HostedRunnersServiceApiRequestsErrorSLOViolationSingleShard

This alert triggers when the Hosted runners API is returning too many errors (5xx status codes) on a single shard. There are two alert rules, and either of them will fire this alert.

Rule 1 (1-hour window): Fires if error rate exceeds 1.44% for both the last hour AND last 5 minutes, with sustained traffic. Rule 2 (6-hour window): Fires if error rate exceeds 0.6% for both the last 6 hours AND last 30 minutes, with sustained traffic.

General Troubleshooting Steps

Take a look at the Hosted Runner Dashboards on the Customers Grafana Instance and notice any anomalies in the metrics
Use the Explore Function on the Customers Grafana Instance to see the specific data which has caused this alert. These queries might help get you started.

# Per-second rate of API requests with 5xx status codes over the last 5 minutes for a specific shard
rate(gitlab_runner_api_request_statuses_total{job="hosted-runners-prometheus-agent",shard="{{ brokenshard }}",status=~"5.."}[5m])

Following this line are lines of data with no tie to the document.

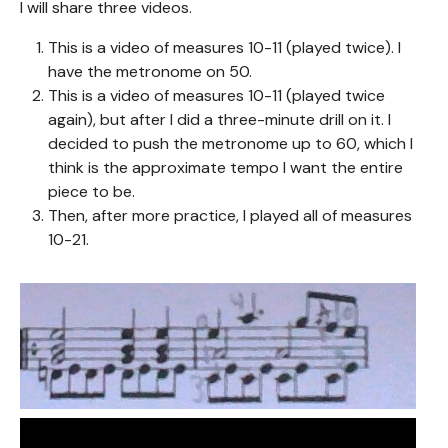
I will share three videos.
This is a video of measures 10-11 (played twice). I
have the metronome on 50.
This is a video of measures 10-11 (played twice
again), but after I did a three-minute drill on it. I
decided to push the metronome up to 60, which I
think is the approximate tempo I want the entire
piece to be.
Then, after more practice, I played all of measures
10-21.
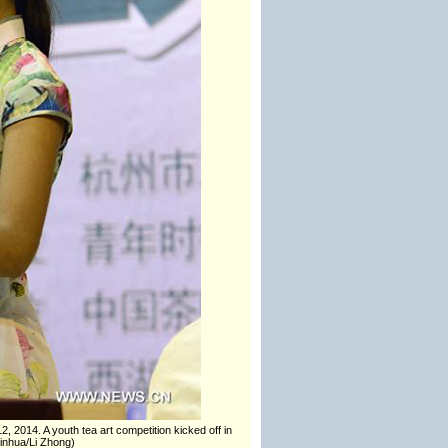
2, 2014. A youth tea art competition kicked off in
Xinhua/Li Zhong)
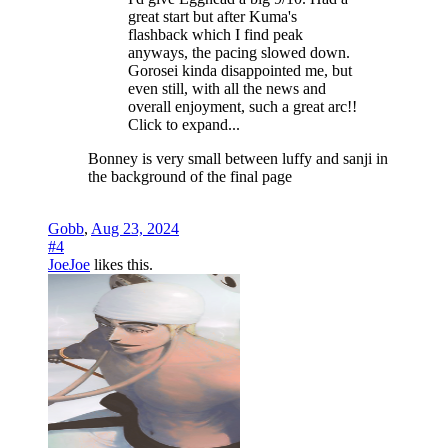
great start but after Kuma's
flashback which I find peak
anyways, the pacing slowed down.
Gorosei kinda disappointed me, but
even still, with all the news and
overall enjoyment, such a great arc!!
Click to expand...
Bonney is very small between luffy and sanji in
the background of the final page
Gobb
,
Aug 23, 2024
#4
JoeJoe
likes this.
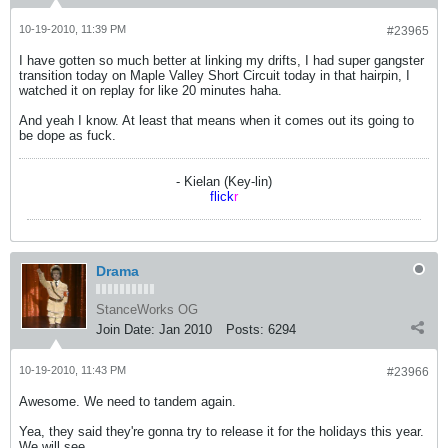
10-19-2010, 11:39 PM
#23965
I have gotten so much better at linking my drifts, I had super gangster
transition today on Maple Valley Short Circuit today in that hairpin, I
watched it on replay for like 20 minutes haha.
And yeah I know. At least that means when it comes out its going to
be dope as fuck.
- Kielan (Key-lin)
flick
r
Drama
StanceWorks OG
Join Date:
Jan 2010
Posts:
6294
10-19-2010, 11:43 PM
#23966
Awesome. We need to tandem again.
Yea, they said they're gonna try to release it for the holidays this year.
We will see...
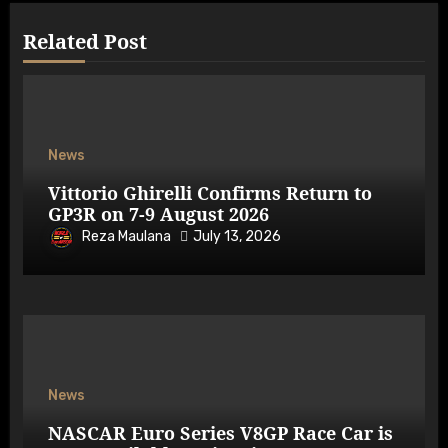
Related Post
News
Vittorio Ghirelli Confirms Return to
GP3R on 7-9 August 2026
Reza Maulana
July 13, 2026
News
NASCAR Euro Series V8GP Race Car is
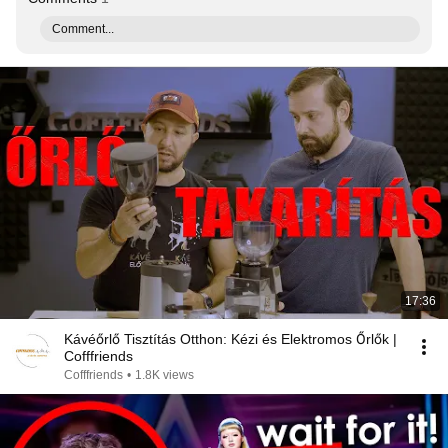
Comment...
17:36
Kávéőrlő Tisztítás Otthon: Kézi és Elektromos Őrlők |
Cofffriends
Cofffriends
•
1.8K views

# Error ratio for API requests over the last 6 hours for a specific shard
gitlab_component_shard_errors:ratio_6h{component="api_requests",type="hosted-runners",shard="{{ brokenshard }}"}

# Error ratio for API requests over the last 30 minutes for a specific shard
gitlab_component_shard_errors:ratio_30m{component="api_requests",type="hosted-runners",shard="{{ brokenshard }}"}

# Error ratio for API requests over the last 1 hour for a specific shard
gitlab_component_shard_errors:ratio_1h{component="api_requests",type="hosted-runners",shard="{{ brokenshard }}"}

# Error ratio for API requests over the last 5 minutes for a specific shard
gitlab_component_shard_errors:ratio_5m{component="api_requests",type="hosted-runners",shard="{{ brokenshard }}"}

# Rate of API request operations per second over the last 6 hours for a specific shard
gitlab_component_shard_ops:rate_6h{component="api_requests",type="hosted-runners",shard="{{ brokenshard }}"}

# Rate of API request operations per second over the last 30 minutes for a specific shard
gitlab_component_shard_ops:rate_30m{component="api_requests",type="hosted-runners",shard="{{ brokenshard }}"}

# Rate of API request operations per second over the last 1 hour for a specific shard
gitlab_component_shard_ops:rate_1h{component="api_requests",type="hosted-runners",shard="{{ brokenshard }}"}

# Rate of API request operations per second over the last 5 minutes for a specific shard
gitlab_component_shard_ops:rate_5m{component="api_requests",type="hosted-runners",shard="{{ brokenshard }}"}

Look at the Customers logs in Opensearch and try to find logs for the failed api requests. Here are some filters which could get you started.

fluentd_tag: "cloudwatch.kinesis.{{ brokenshard }}-manager-logs" AND json.level: "error"

fluentd_tag: "cloudwatch.kinesis.{{ brokenshard }}-manager-logs" AND json.status: 500

fluentd_tag: "cloudwatch.kinesis.{{ brokenshard }}-fleeting-logs" AND message: "level=error"